++++ DATASET ENTRIES
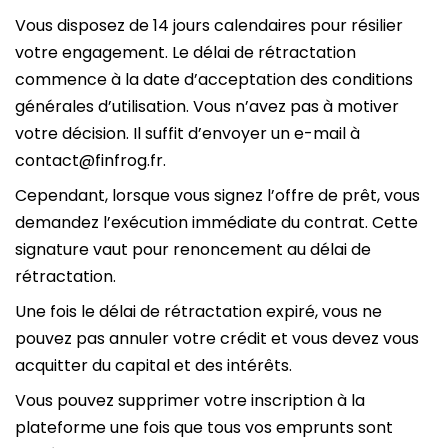
Vous disposez de 14 jours calendaires pour résilier
votre engagement. Le délai de rétractation
commence à la date d’acceptation des conditions
générales d’utilisation. Vous n’avez pas à motiver
votre décision. Il suffit d’envoyer un e-mail à
contact@finfrog.fr.
Cependant, lorsque vous signez l’offre de prêt, vous
demandez l’exécution immédiate du contrat. Cette
signature vaut pour renoncement au délai de
rétractation.
Une fois le délai de rétractation expiré, vous ne
pouvez pas annuler votre crédit et vous devez vous
acquitter du capital et des intérêts.
Vous pouvez supprimer votre inscription à la
plateforme une fois que tous vos emprunts sont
++++++++
What must be transcribed is the run of lines from the one containing "contact@finfrog.fr." to the last line of the data above, inclusive, and only that.

contact@finfrog.fr.
Cependant, lorsque vous signez l’offre de prêt, vous
demandez l’exécution immédiate du contrat. Cette
signature vaut pour renoncement au délai de
rétractation.
Une fois le délai de rétractation expiré, vous ne
pouvez pas annuler votre crédit et vous devez vous
acquitter du capital et des intérêts.
Vous pouvez supprimer votre inscription à la
plateforme une fois que tous vos emprunts sont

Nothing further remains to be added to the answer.